One end of a man killed by a crane failed to show that his employer's parent company was negligible for his death. A federal court decided. Grimsley v. Manitowoc Co. Inc. . , the US District Court in Scranton, Pennsylvania, on Wednesday granted summary judgment to the husband's employer, Grove US LLC in Shady Grove, Pennsylvania, along with the parent company Manitowoc Co., based in Manitowoc, Wisconsin, and several other subsidiaries after holding that Grove was entitled to the exclusive legal action under the Workers Compensation Act and Manitowoc did not exercise any significant control over Grove to establish liability.

In 2013, the worker died at a Shady Grove workplace when he was attached between two cranes. After an investigation of accidents in the United States occupational safety and health service, fines were fined and the employee's widow received workers' compensation death benefits.

In 201

5, she filed an illegal death and survival action claiming negligence and strict liability.
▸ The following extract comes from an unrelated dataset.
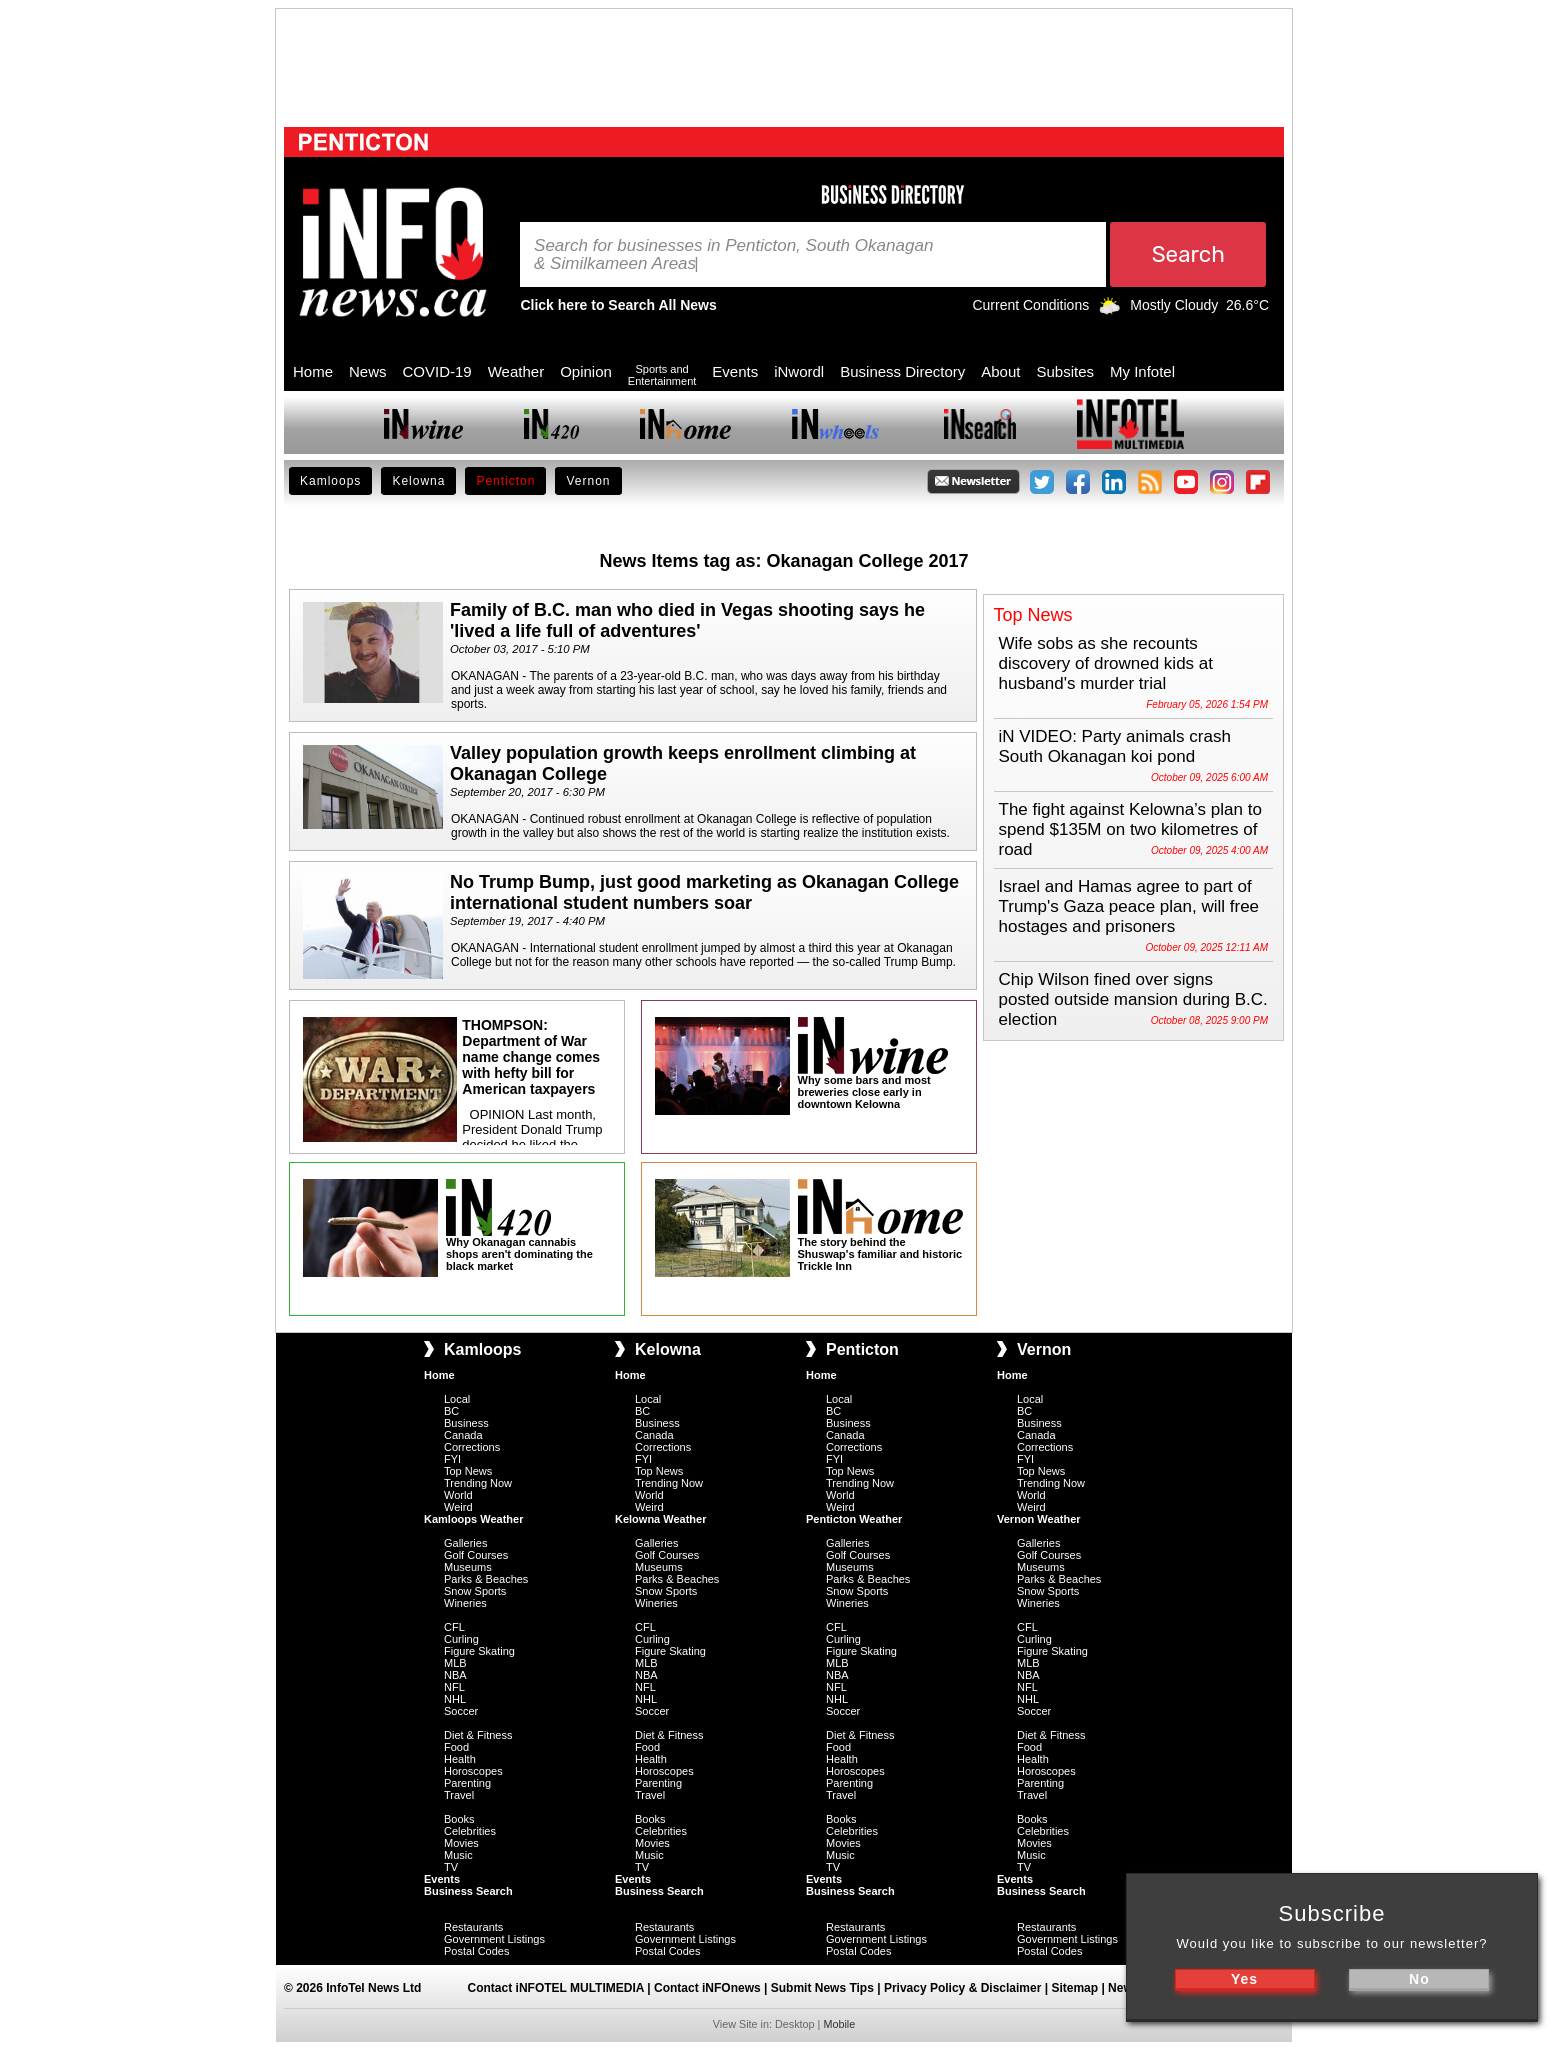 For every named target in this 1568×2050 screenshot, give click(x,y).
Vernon (588, 481)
She argued that Manitowoc was her husband's employer and that since the parent company received workers from Grove, the parent company was not immune to a trial. The companies moved for summary judgment, which was granted by the district court.

Although the court noted that documents submitted by the employee's insurance insurer showed some obvious confusion on his part by noting Grove with Manitowoc's federal employer identification number with his claim filed with the state employment agency, the court noted that the insurer later changed the deceased worker's employer to Grove US LLC and changed FEIN.

The widow claimed that Manitowoc exercised control over his husband and claimed that the crane was owned by Manitowoc and was marked with his logo. However, the court argued that nothing in the record showed that Manitowoc represented himself as the man's employer instead of Grove. The court noted that immaculate testimony suggests that Grove, not Manitowoc, owned the cranes, and that even though the cranes and manuals were marked by the Manitowoc logo, she failed to show that Manitowoc exercised a control level that goes beyond the normal parent company's subsidiary control obligation to provide an safe environment for the deceased worker.

The companies concerned could not be reached for comment.